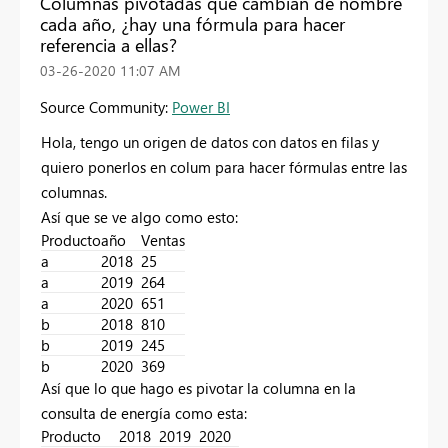
Columnas pivotadas que cambian de nombre
cada año, ¿hay una fórmula para hacer
referencia a ellas?
‎03-26-2020
11:07 AM
Source Community:
Power BI
Hola, tengo un origen de datos con datos en filas y
quiero ponerlos en colum para hacer fórmulas entre las
columnas.
Así que se ve algo como esto:
Producto
año
Ventas
a
2018
25
a
2019
264
a
2020
651
b
2018
810
b
2019
245
b
2020
369
Así que lo que hago es pivotar la columna en la
consulta de energía como esta:
Producto
2018
2019
2020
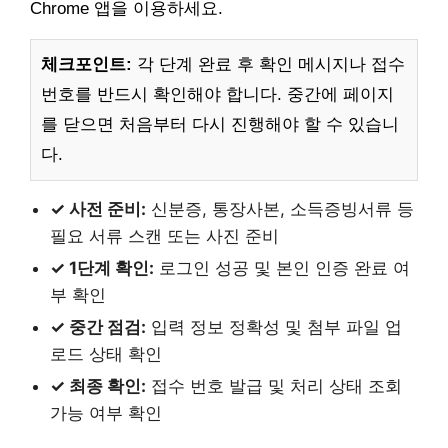
Chrome 앱을 이용하세요.
체크포인트:
각 단계 완료 후 확인 메시지나 접수
번호를 반드시 확인해야 합니다. 중간에 페이지
를 닫으면 처음부터 다시 진행해야 할 수 있습니
다.
✓ 사전 준비:
신분증, 통장사본, 소득증빙서류 등
필요 서류 스캔 또는 사진 준비
✓ 1단계 확인:
로그인 성공 및 본인 인증 완료 여
부 확인
✓ 중간 점검:
입력 정보 정확성 및 첨부 파일 업
로드 상태 확인
✓ 최종 확인:
접수 번호 발급 및 처리 상태 조회
가능 여부 확인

What to produce:
The entries above are to be copied exactly, with every picture left out.

Response to the task:
Columnas pivotadas que cambian de nombre
cada año, ¿hay una fórmula para hacer
referencia a ellas?
‎03-26-2020
11:07 AM
Source Community:
Power BI
Hola, tengo un origen de datos con datos en filas y
quiero ponerlos en colum para hacer fórmulas entre las
columnas.
Así que se ve algo como esto:
Producto
año
Ventas
a
2018
25
a
2019
264
a
2020
651
b
2018
810
b
2019
245
b
2020
369
Así que lo que hago es pivotar la columna en la
consulta de energía como esta:
Producto
2018
2019
2020
Chrome 앱을 이용하세요.
체크포인트:
각 단계 완료 후 확인 메시지나 접수
번호를 반드시 확인해야 합니다. 중간에 페이지
를 닫으면 처음부터 다시 진행해야 할 수 있습니
다.
✓ 사전 준비:
신분증, 통장사본, 소득증빙서류 등
필요 서류 스캔 또는 사진 준비
✓ 1단계 확인:
로그인 성공 및 본인 인증 완료 여
부 확인
✓ 중간 점검:
입력 정보 정확성 및 첨부 파일 업
로드 상태 확인
✓ 최종 확인:
접수 번호 발급 및 처리 상태 조회
가능 여부 확인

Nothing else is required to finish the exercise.